Material to process:

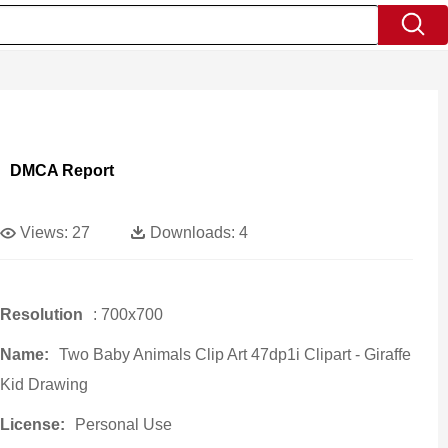
DMCA Report
Views:
27
Downloads:
4
Resolution
: 700x700
Name:
Two Baby Animals Clip Art 47dp1i Clipart - Giraffe
Kid Drawing
License:
Personal Use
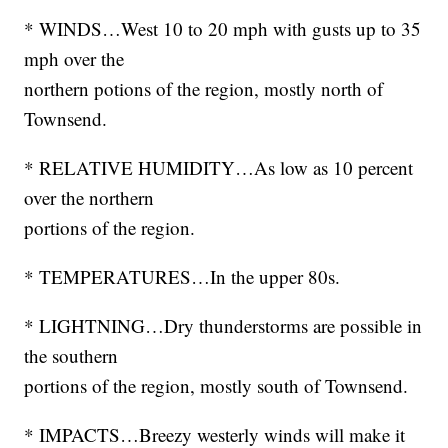
* WINDS…West 10 to 20 mph with gusts up to 35
mph over the
northern potions of the region, mostly north of
Townsend.
* RELATIVE HUMIDITY…As low as 10 percent
over the northern
portions of the region.
* TEMPERATURES…In the upper 80s.
* LIGHTNING…Dry thunderstorms are possible in
the southern
portions of the region, mostly south of Townsend.
* IMPACTS…Breezy westerly winds will make it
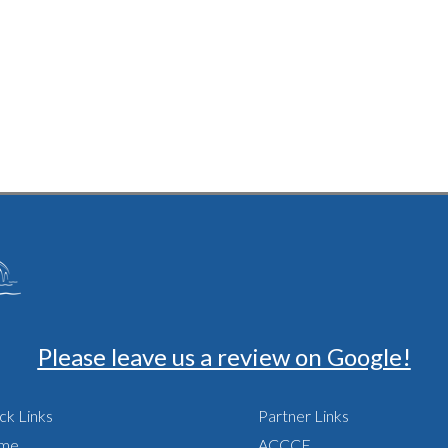
sland
Please leave us a review on Google!
ck Links
Partner Links
me
ACCCE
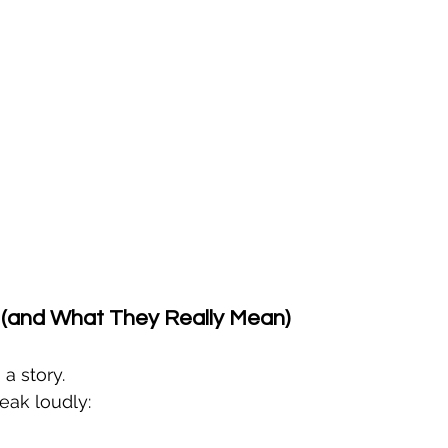
(and What They Really Mean)
 a story.
peak loudly:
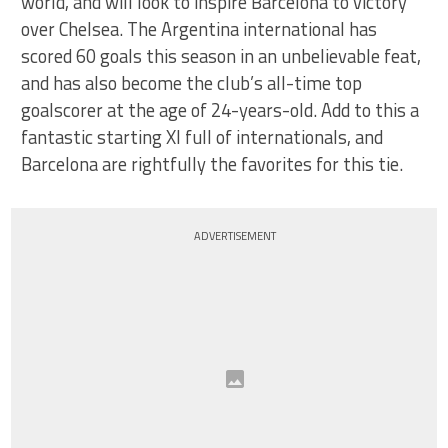
world, and will look to inspire Barcelona to victory
over Chelsea. The Argentina international has
scored 60 goals this season in an unbelievable feat,
and has also become the club’s all-time top
goalscorer at the age of 24-years-old. Add to this a
fantastic starting XI full of internationals, and
Barcelona are rightfully the favorites for this tie.
ADVERTISEMENT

About this task:
Print the records again exactly, pictures excluded.

Expected answer:
DMCA Report
Views:
27
Downloads:
4
Resolution
: 700x700
Name:
Two Baby Animals Clip Art 47dp1i Clipart - Giraffe
Kid Drawing
License:
Personal Use
* WINDS…West 10 to 20 mph with gusts up to 35
mph over the
northern potions of the region, mostly north of
Townsend.
* RELATIVE HUMIDITY…As low as 10 percent
over the northern
portions of the region.
* TEMPERATURES…In the upper 80s.
* LIGHTNING…Dry thunderstorms are possible in
the southern
portions of the region, mostly south of Townsend.
* IMPACTS…Breezy westerly winds will make it
sland
Please leave us a review on Google!
ck Links
Partner Links
me
ACCCE
(and What They Really Mean)
 a story.
peak loudly:
world, and will look to inspire Barcelona to victory
over Chelsea. The Argentina international has
scored 60 goals this season in an unbelievable feat,
and has also become the club’s all-time top
goalscorer at the age of 24-years-old. Add to this a
fantastic starting XI full of internationals, and
Barcelona are rightfully the favorites for this tie.
ADVERTISEMENT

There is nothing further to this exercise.